The Eilat-Eilot Off Grid Hub is developing solutions to bring electricity, clean water to world’s ‘bottom billion’
For Westerners, it’s hard to imagine life without electricity — but that’s the situation for more than a billion people, according to the UN. Besides making lives less convenient in far-flung rural areas and crowded urban slums in the developing countries of Africa and Asia — no electric lights or computers — it means an existence socially and economically worlds away from the 21st century in the West. Now an Israeli firm is working to close the gap by delivering technology.
Products to be developed at the newly created Eilat-Eilot (EE) Off Grid Hub will bring electricity, cooking fuel, and other benefits to the bottom fifth of the world’s population, who have for decades been waiting for a better life.
The technologies developed at the Off Grid Hub, said director Tomer Weinstein, will deliver that power in a much more efficiently — and cheaply — than the governments in those countries would be able to, even if they had the resources to do so, “which they largely don’t,” Weinstein told The Times of Israel.

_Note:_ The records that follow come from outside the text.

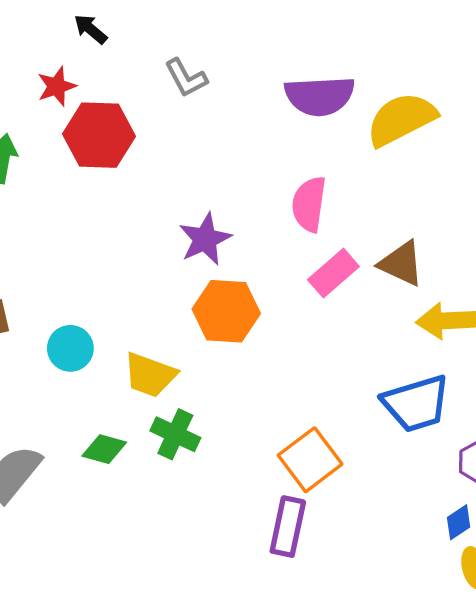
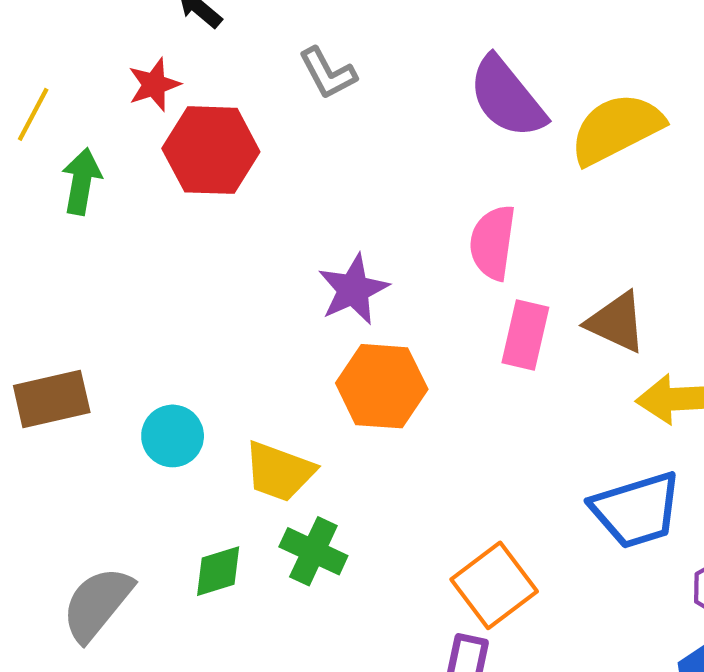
purple semicircle: (320, 96) -> (507, 97), turned 54
pink rectangle: (333, 273) -> (525, 335), turned -36
green diamond: (104, 449) -> (218, 571), turned -33

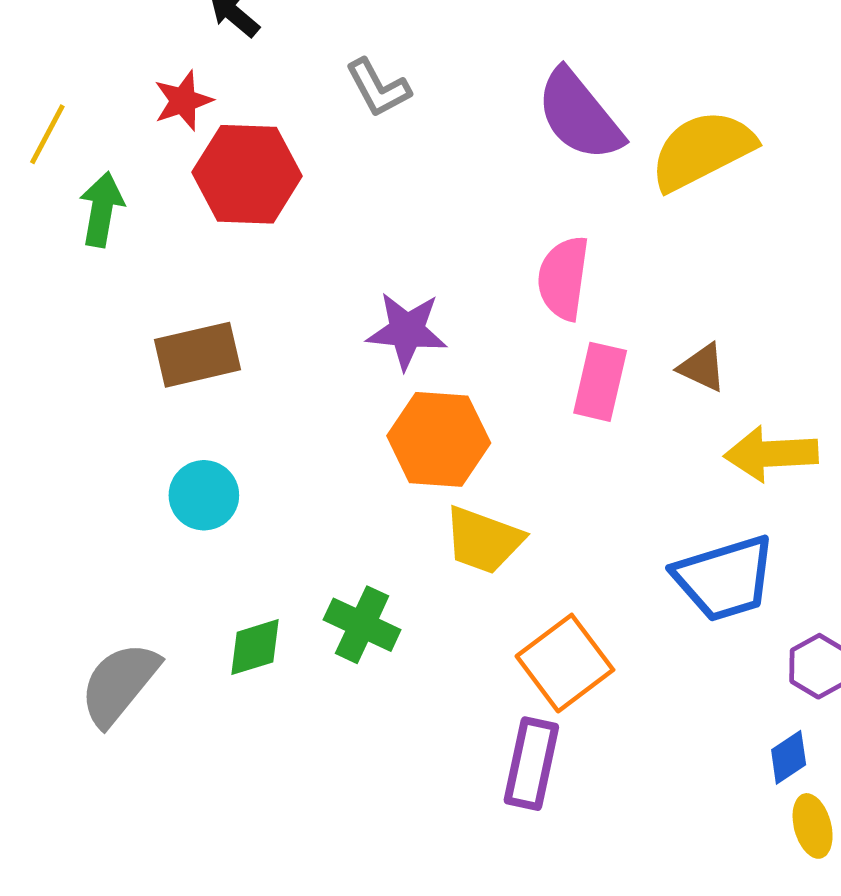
purple star: (353, 289) -> (407, 331), turned 30
brown triangle: (616, 322) -> (702, 367), size x0.7
brown rectangle: (52, 399) -> (198, 355), moved
yellow trapezoid: (279, 472) -> (483, 540), moved

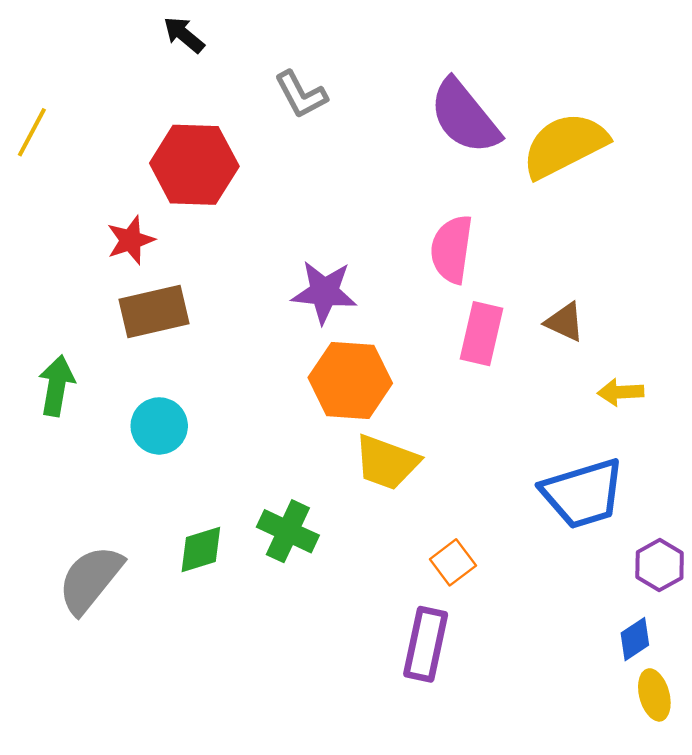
red star: (183, 101) -> (131, 240), moved
green arrow: (102, 209) -> (57, 386), moved
yellow arrow: (771, 454) -> (621, 392), size x0.6
orange square: (565, 663) -> (453, 562), size x0.6

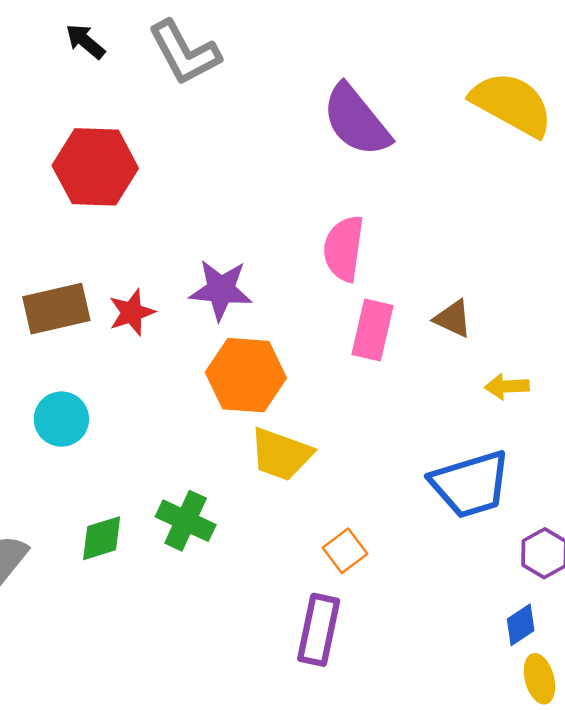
gray L-shape: (301, 95) -> (184, 53), moved, size x1.4
yellow semicircle: (565, 145) -> (512, 104), moved, turned 56
red star: (131, 240) -> (132, 312), moved

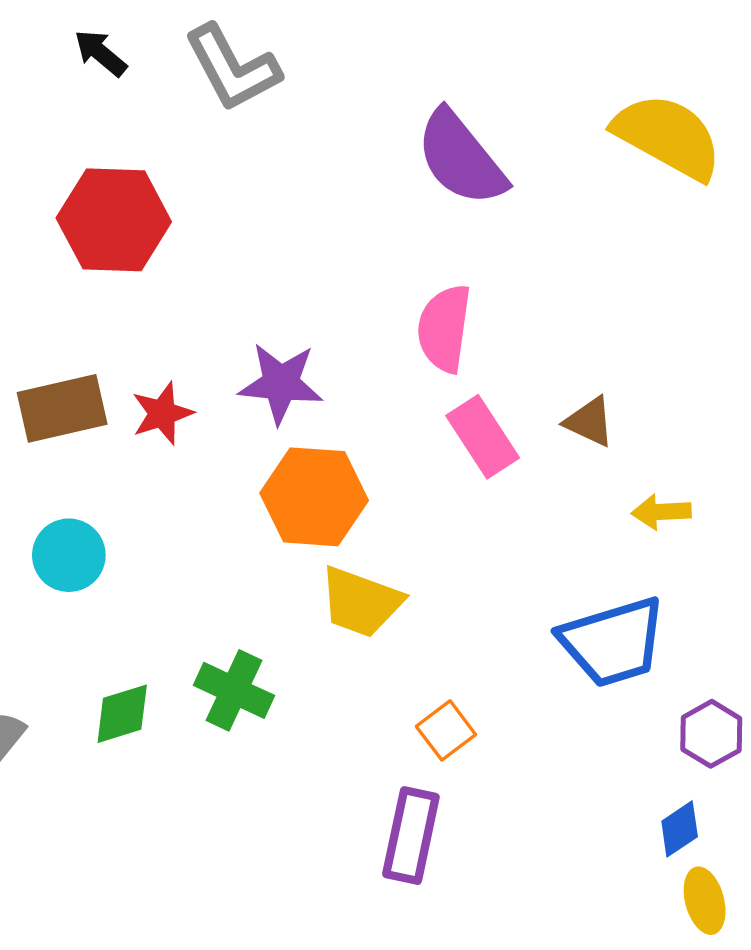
pink rectangle: (373, 330) -> (483, 437), turned -46

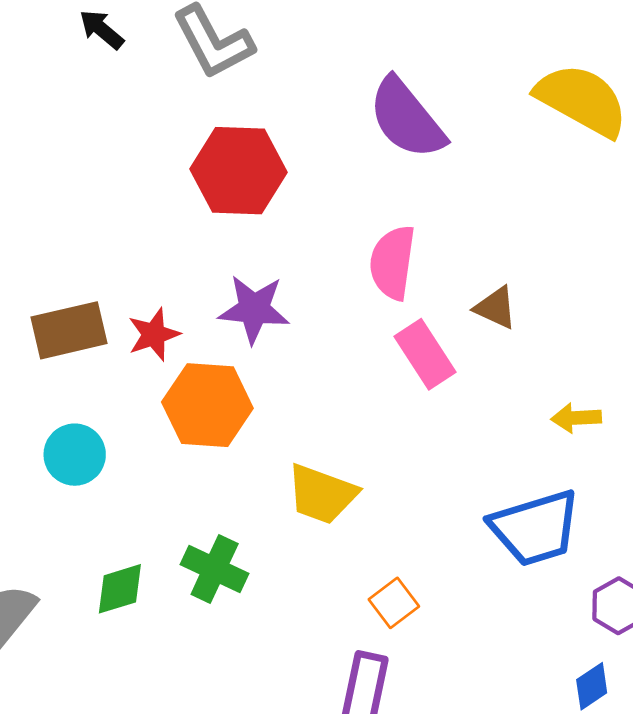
red hexagon: (114, 220) -> (239, 171), moved
brown triangle: (589, 422) -> (496, 308), moved
orange hexagon: (314, 497) -> (207, 405), moved

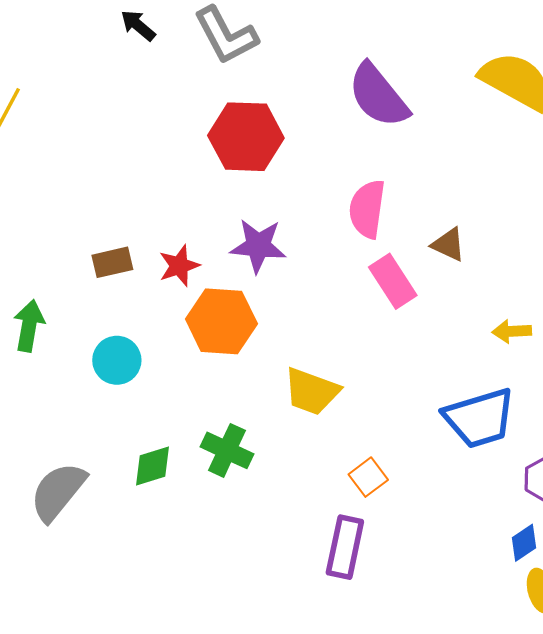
brown rectangle: (69, 330) -> (112, 262), size x0.7

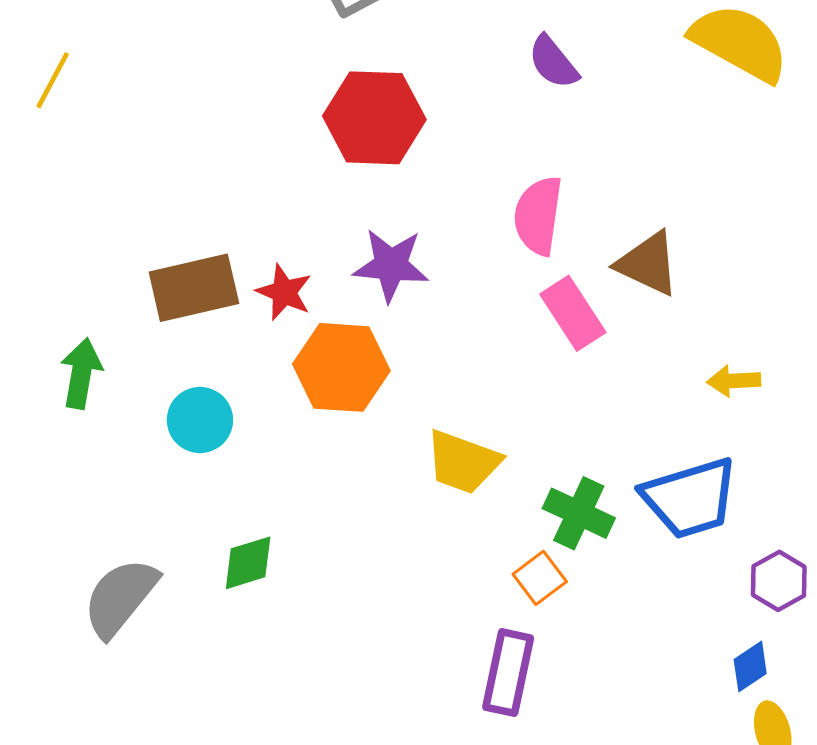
purple semicircle: (378, 95) -> (553, 62), size x0.6
brown triangle: (448, 245) -> (648, 264), size x1.4
brown rectangle: (112, 262) -> (194, 288), size x1.6
red star: (179, 266) -> (284, 292), turned -30
green cross: (227, 450) -> (579, 513), moved

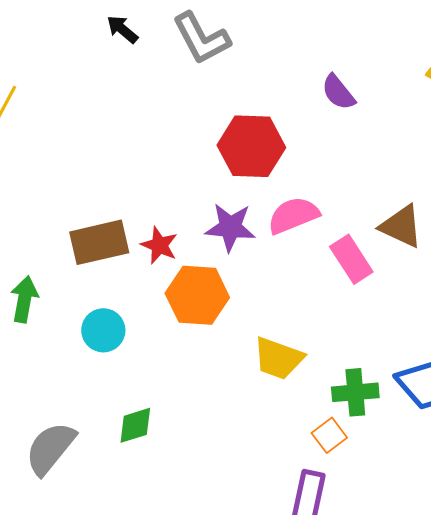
red hexagon: (374, 118) -> (251, 146), moved
pink semicircle: (538, 216) -> (293, 215), moved, turned 60
green cross: (579, 513) -> (355, 392), turned -30

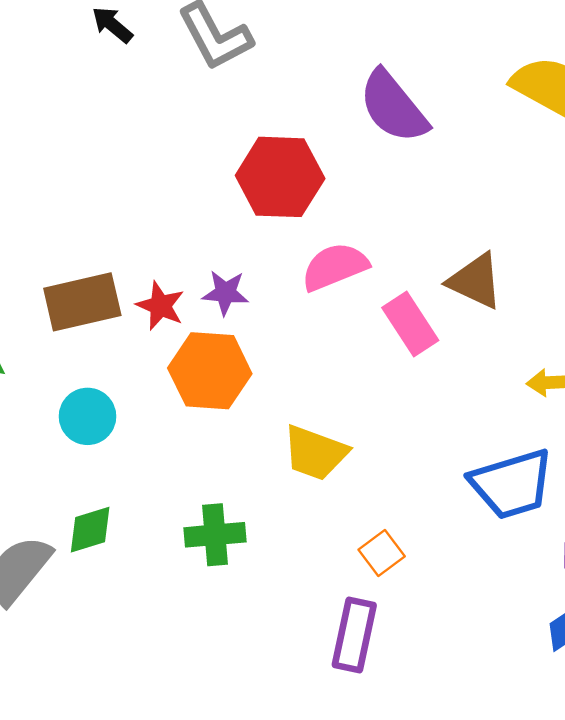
purple semicircle: (338, 92) -> (393, 107), size x1.6
purple star: (230, 227) -> (225, 293), moved, size x0.7
green cross: (355, 392) -> (215, 535), moved
green diamond: (135, 425) -> (90, 530), moved

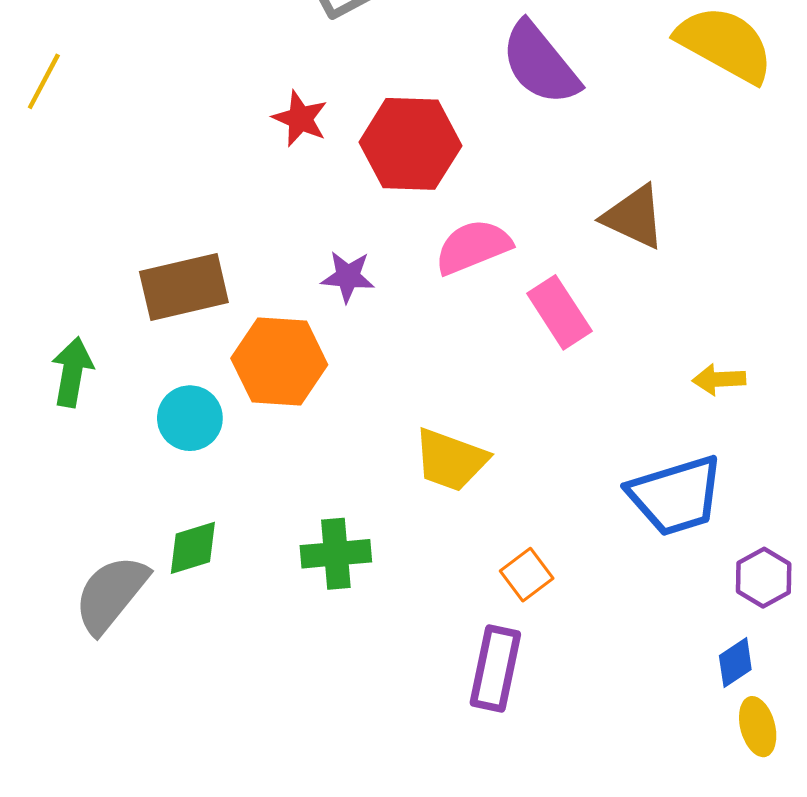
brown triangle: (475, 281) -> (634, 217), moved
red star: (160, 306) -> (300, 119), moved
orange hexagon: (210, 371) -> (279, 362), moved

The Hub will provide start-ups and established companies in the energy, water and agricultural sectors with field testing facilities and a demonstration ecosystem to install, validate and showcase their off grid products and solutions — for example, a biogas system that doesn’t require fuel, said Weinstein. “We have a solution that produces biogas from leftover scraps of food that are too rotten or contaminated to eat, that can power cooking stoves and heating sources.” All that’s needed is a match to light the system, and the biogas processor does the rest, he added.